The Beijing Olympics ended on a high note for Diggins. In her last race of the games, the 30-kilometer mass start, Diggins earned her first-ever silver medal (she already owns gold and bronze). It was the first time a non-European woman had medaled in the 30-kilometer, and it required an effort so taxing that Diggins collapsed after crossing the finish line. The image of the 30-year-old lying prone in the snow was indelible and perhaps a bit concerning, but she assures us that she was fine afterwards: "I needed to be helped out of there because I couldn't walk, but once I was able to come back to myself, I was OK."

Two nights earlier, Diggins had dealt with a bad bout of food poisoning that left her feeling "hollowed out and sick" one day prior to the race. "If the race had been a day earlier, I don't know if I would've been able to be on the start line," Diggins says. "It definitely rocked my confidence." She leaned on her team, family, and fiancé for support and says that just being able to race (to say nothing of medaling) was a "big moment."
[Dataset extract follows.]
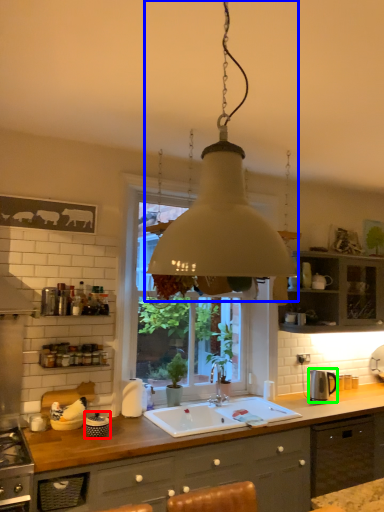 Question: Estimate the real-world distances between objects in this image. Which object is closer to appliance (highlighted by a red box), lamp (highlighted by a blue box) or appliance (highlighted by a green box)?

Choices:
 (A) lamp
 (B) appliance

Answer: (A) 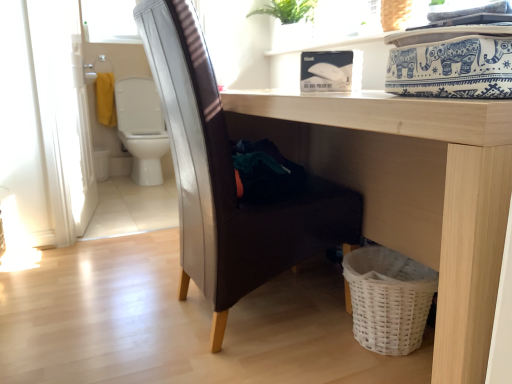 Locate an element on the screen. The height and width of the screenshot is (384, 512). free region on the left part of leather-like brown chair at center is located at coordinates (97, 324).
That 30-kilometer race demanded more of her than Diggins knew she had to give. Her legs started cramping, the muscles around her knees "spasming" with 17 kilometers still to go. As her technique disintegrated and pain set in, Diggins fought to keep her mindset as positive as possible. "Every single downhill, I was giving myself a pep talk, saying, 'Nope, you can do this. Just use your arms. Use different parts of your body that don't hurt right now,'" she says. She describes the race as "mentally, one of the biggest battles I've ever had."
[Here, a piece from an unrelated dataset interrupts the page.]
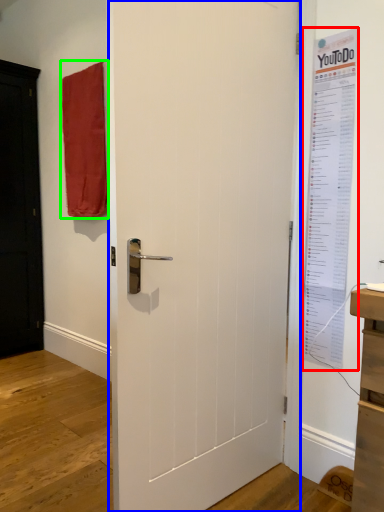 Question: Estimate the real-world distances between objects in this image. Which object is closer to poster page (highlighted by a red box), door (highlighted by a blue box) or curtain (highlighted by a green box)?

Choices:
 (A) door
 (B) curtain

Answer: (A)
The moment that @jessdiggs became the first woman to win a distance medal in cross-country skiing history for @TeamUSA. #WinterOlympics pic.twitter.com/oijv0uq3a1

— NBC Olympics (@NBCOlympics) February 20, 2022

Diggins characterizes that silver-medal race as the hardest — and best — of her career so far. "It was, without a doubt, the deepest I've ever had to dig in my life," she says, and she found it empowering to know just how much she could overcome — even if collapsing at the finish line is not exactly an experience she would prefer to repeat: "Just to know that strength of mind is there is really empowering in every aspect of my life, and to know that strength of team is there."

If there's one thing Diggins knows, it's that success isn't defined by whether she wins a medal at the end of the race. "For me, it's always been a question of 'how do I want to feel when I cross the finish line?'" she says. That's what she asks herself when the going gets tough — when she can barely feel her legs, and her whole body aches. "I want to be able to cross the finish line and know, beyond a shadow of a doubt, that I gave it every single ounce of energy that I had," she says. "Because then I know, regardless of the result, I'm going to feel proud of going out there and putting my heart on the line."
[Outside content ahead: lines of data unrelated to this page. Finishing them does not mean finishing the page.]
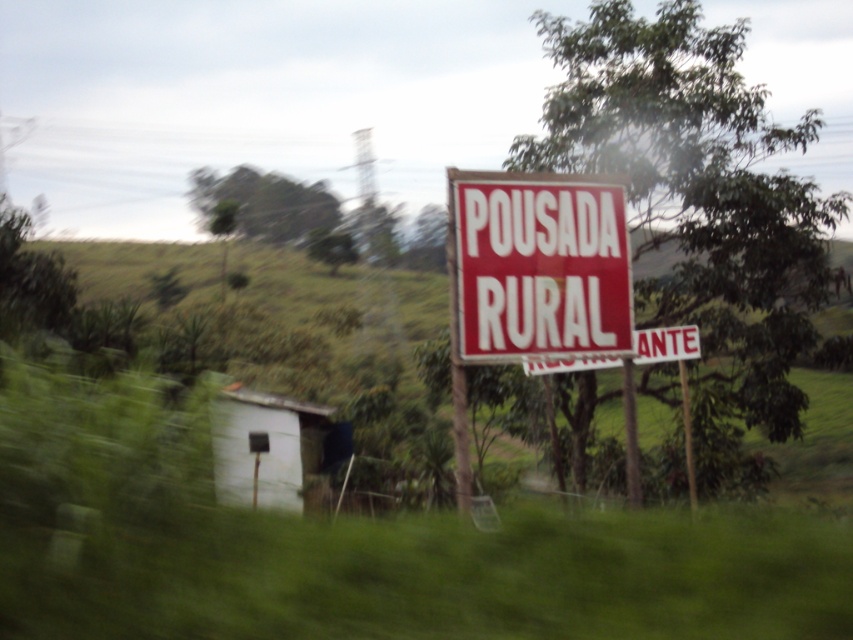 Question: Which is farther from the green leafy tree at upper right?

Choices:
 (A) red matte sign at center
 (B) white matte hut at lower left

Answer: (B)

Question: From the image, what is the correct spatial relationship of red matte sign at center in relation to white matte hut at lower left?

Choices:
 (A) left
 (B) right

Answer: (B)

Question: Can you confirm if red matte sign at center is thinner than white matte hut at lower left?

Choices:
 (A) no
 (B) yes

Answer: (B)

Question: Which point appears closest to the camera in this image?

Choices:
 (A) (300, 502)
 (B) (734, 228)

Answer: (B)

Question: Which point is farther to the camera?

Choices:
 (A) (601, 216)
 (B) (701, 186)
 (C) (321, 444)

Answer: (C)

Question: Is green leafy tree at upper right below red matte sign at center?

Choices:
 (A) yes
 (B) no

Answer: (B)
That's why Diggins stays in a sport that asks so much of her, and that forces her to redefine her limitations. "It makes it easy for me to be willing to keep pushing and keep digging deeper if I know that's how I'm going to feel amazing about my race," she says. "When the question is 'well, should I back down a little bit, give up a little bit, or should I keep pushing?' It's a very easy question to answer."